Track & Field

  Henry Rolle

Henry Rolle

Player Profile

Hometown:
Freeport, Bahamas

Position:
Sprints/Hurdles/Jumps

Experience:
11th Year

Education:
Arkansas State University (1994)

Henry Rolle is in his 11th season on the Plains as an assistant coach with the track and field program. Rolle works with Auburn's women's sprinters, jumpers and hurdlers. In 2007, he coached Kerron Stewart to the Honda Sports Award as the nation's top collegiate track and field athlete. Stewart won indoor national titles in the 60m and 200m, and also won the 200m title outdoors, before earning a silver medal at the World Championships in the 4x100m relay. In addition, he coached Tracy Ann Rowe to All-American honors in the 100m, and Michelle Vaughn was an indoor and outdoor All-American in the triple jump.

In 2006, his athletes were instrumental in Auburn winning its first track and field national championship. Six of his athletes combined for 11 All-American honors at the NCAA Outdoor Championships, including individual national champions Markita James (400m hurdles) and Jovanee Jarrett (long jump).

During the 2004 Summer Olympics in Athens, Rolle not only served as an assistant coach for the Bahamas, but also coached 10 athletes during the track and field portion of the Games. The group included Trinidad & Tobago's Darrel Brown, Fana Ashby and Ato Modibo, Bahamian's Osbourne Moxey, Leevan Sands, Timicka Clarke and Dominic DeMerritt, Jamaican's Elva Goulbourne and Dean Griffiths, and Cydonie Mothersill of the Cayman Islands.

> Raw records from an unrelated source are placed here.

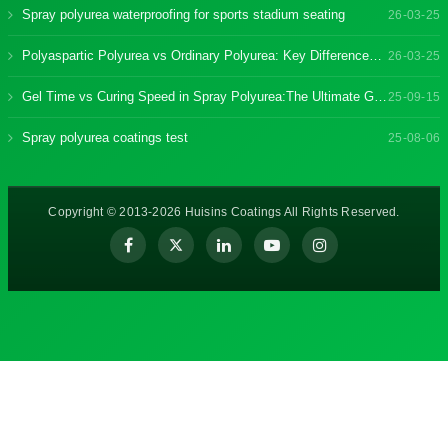
Spray polyurea waterproofing for sports stadium seating
26-03-25
Polyaspartic Polyurea vs Ordinary Polyurea: Key Differences & Benefits
26-03-25
Gel Time vs Curing Speed in Spray Polyurea:The Ultimate Guide
25-09-15
Spray polyurea coatings test
25-08-06
Copyright © 2013-2026 Huisins Coatings All Rights Reserved.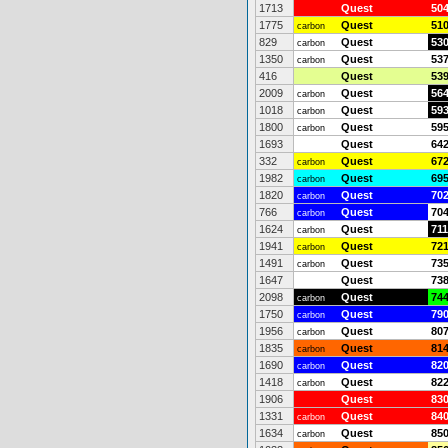
1713
Quest
50
1775
Quest
51
carbon
829
Quest
53
carbon
1350
Quest
53
carbon
416
Quest
53
2009
Quest
56
carbon
1018
Quest
59
carbon
1800
Quest
59
carbon
1693
Quest
64
332
Quest
67
carbon
1982
Quest
69
carbon
1820
Quest
70
carbon
766
Quest
70
carbon
1624
Quest
711
carbon
1941
Quest
72
carbon
1491
Quest
73
carbon
1647
Quest
73
2098
Quest
74
carbon
1750
Quest
79
carbon
1956
Quest
80
carbon
1835
Quest
81
carbon
1690
Quest
82
carbon
1418
Quest
82
carbon
1906
Quest
83
1331
Quest
84
carbon
1634
Quest
85
carbon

On December 27, 2002, just prior to his fifth season at Auburn, Rolle was honored by the Bahamas Association with the Henry Crawford Award for Coach of the Year.

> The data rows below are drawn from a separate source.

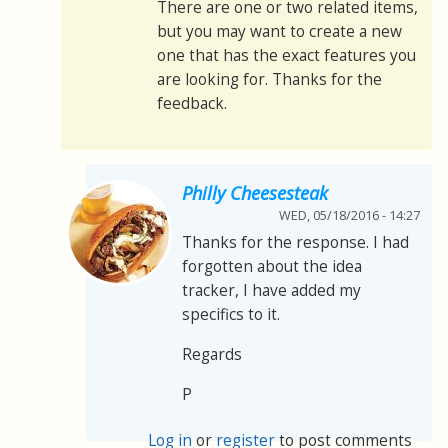
There are one or two related items,
but you may want to create a new
one that has the exact features you
are looking for. Thanks for the
feedback.
Philly Cheesesteak
WED, 05/18/2016 - 14:27
Thanks for the response. I had
forgotten about the idea
tracker, I have added my
specifics to it.
Regards
P
Log in
or
register
to post comments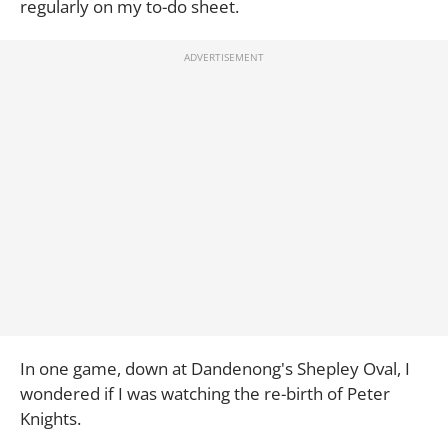
regularly on my to-do sheet.
In one game, down at Dandenong's Shepley Oval, I
wondered if I was watching the re-birth of Peter
Knights.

He has coached two NCAA record holders as Vonette Dixon won the 2000 NCAA Indoor 60m hurdles in a record time of 7.94 and Elva Goulbourne captured the indoor long jump title with a distance of 22-8. Goulbourne also won five NCAA titles, the 2003 Honda Award (Auburn's first), a Commonwealth gold medal and was named SEC and NCAA Athlete of the Year.

Rolle has coached 16 NCAA Champions and 60 All-Americans in his stint. In addition, Rolle has coached seven Commonwealth medalists, 12 CAC medalists and four Nacac medalists. One of his biggest achievements came in the summer of 2003 at the World Championships held in Paris as he coached Darrel Brown of Trinidad and Tobago to a silver medal in the 100m and a new world junior record of 10.01.

Rolle guided current Tigers Reuben McCoy and Ty Akins to medals at the 2005 Pan American Junior Championships, helping McCoy win gold in the 400m hurdles and Akins earn a silver in the 110m hurdles. He has also coached two athletes into the elite group of sub-10 second 100m dash sprinters in 2005, aiding Marc Burns (9.96) and Darrel Brown (9.99).

Rolle also helped Leevan Sands to bronze in the triple jump and former Auburn All-Americans Osbourne Moxey and Vonette Dixon to the finals in the long jump and 100m hurdles. He also coached Dominic Demeritte to gold in the 200m at the 2004 World Indoor Championships in Budapest, Hungary, and a bronze at the 2003 World Indoor Championships in Birmingham, England.

Since joining the Auburn staff, many school records have been broken and additional All-Americans added to Auburn's long list of athletes coached or recruited by Rolle; including, former Auburn stand-out and 400m World Champion Avard Moncur, three Junior World medallists: Marc Burns (silver - 100m), Shamar Sands (bronze - 110m hurdles) and Lisa Miller (silver - 1600m relay), two Junior Pan-Am Champions prior to 2000: Shelly-Ann Gallimore, who won the triple jump, and Sanjay Ayre, who won the men's 400m dash. Both Gallimore and Ayre are native-Jamaican's and both earned SEC Freshman of the Year honors in 2000.

Rolle previously served as the head track coach at St. John's College in the Bahamas from 1995-1997. While at St. John's, Rolle led the program to a national championship in 1997. In just his first year at St. John's his squad improved 13 places at Nationals, jumping from 16th to third.

Rolle was also a successful club coach while in the Bahamas, as he coached seven Bahamian National teams, including at the 2005 World Championships in Helsinki, the 2004 Athens Olympics, the 2002 Commonwealth Games, the 1997 Junior-Pan-Am team and the 1998 Caribbean and Central American team in Maracaibo, Venezuela.

Following his stint at St. John's, Rolle returned to the States to serve as an assistant coach at Oral Roberts University in Tulsa, Okla. While at Oral Roberts, Rolle was responsible for coaching the hurdles.

A native of Freeport, Bahamas, Rolle was a five-time Bahamian National team competitor, earning two silver medals in the high jump and 1600m relay at the Caribbean and Central America Games in 1988.